The government also has no data on the reasons why the jobless don't have a job. This lack of data creates a vacuum that is then filled with assumptions and stereotypes about the obstacles faced by jobless residents.
Advocates for cutting off Temporary Assistance to Needy Families (TANF) benefits after 5 years, as the corresponding federal program does, say that dependency on TANF is the cause of unemployment. Those who support tax incentives for developers say that lack of jobs is to blame. Smart growth advocates point to lack of affordable transit access to most jobs. Training providers say that the problem is a mismatch between workers' skills and available jobs.
Who is right? What policies should we invest in to address unemployment? We don't know because we lack basic data about the unemployed.
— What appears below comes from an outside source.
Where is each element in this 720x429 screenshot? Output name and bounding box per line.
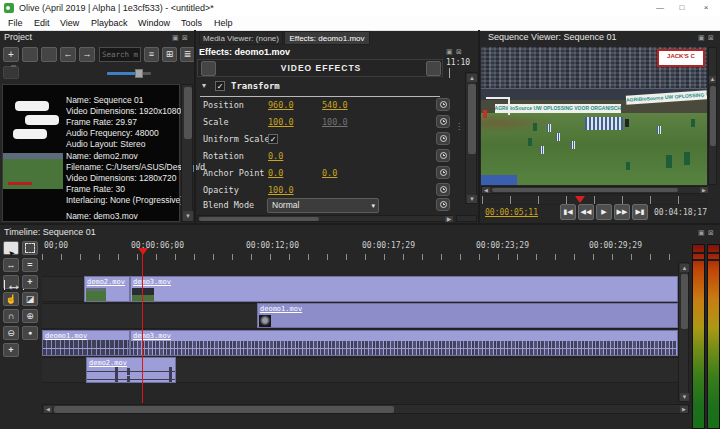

Investment in a survey of unemployed DC residents by a research company on an annual basis would cost a fraction of what these policies cost, and would help ensure we are actually targeting the true causes of unemployment.
Who are the training providers and are they effective?
The District has no data on the effectiveness of training providers across the city. In fact, the director of one training provider recently told me that the Department of Employment Services (DOES) actually has no comprehensive list of training providers at all.
The training providers, known as Workforce Development Organizations, provide a range of services from soft skills training and hard skills training to case management of jobless clients. What percentage of their clients get a job? More importantly, what percentage of their clients are still employed a year or two later? No one knows.
The DC Department of Employment Services (DOES) should require such reporting by recipients of government funding. This data could presumably be verified using payroll tax data.
Of course, no one knows the extent to which we should even invest in job training because we have no definitive profile of the obstacles to employment faced by jobless residents.
What development projects have received incentives, and have they been worth it?
The CFO's office does not track economic impact of development projects that receive incentives. In fact, there appears to be no comprehensive list in existence of companies that have received tax incentives for development projects over the past 5-10 years.
The District has provided billions of dollars in tax abatements and TIF financing to developers over the past decade. The rationale of proponents is that these investments bring a return to the District in the form of corporate property taxes, sales taxes and jobs for DC residents. If proponents of what some call corporate welfare are so sure that these returns are real, then why not track and report them to bolster their case?
All this data should exist in the Office of Tax and Revenue's (OTR) integrated tax system. OTR says that sales taxes cannot be tracked by address when retailers have multiple DC locations. However, recipients of incentives could simply be required to report such data by address as a condition of receiving incentives.
Hotels under construction currently in the District are receiving over $500 million of tax incentives in total. While some are questioning whether we will really see that money in higher tax revenues, the reality is we will never know.
It's difficult to solve problems when you don't know their causes or whether previous attempted solutions worked. When such information is lacking, then dogma and stereotyping supplants reasonable, data-driven policy discussions.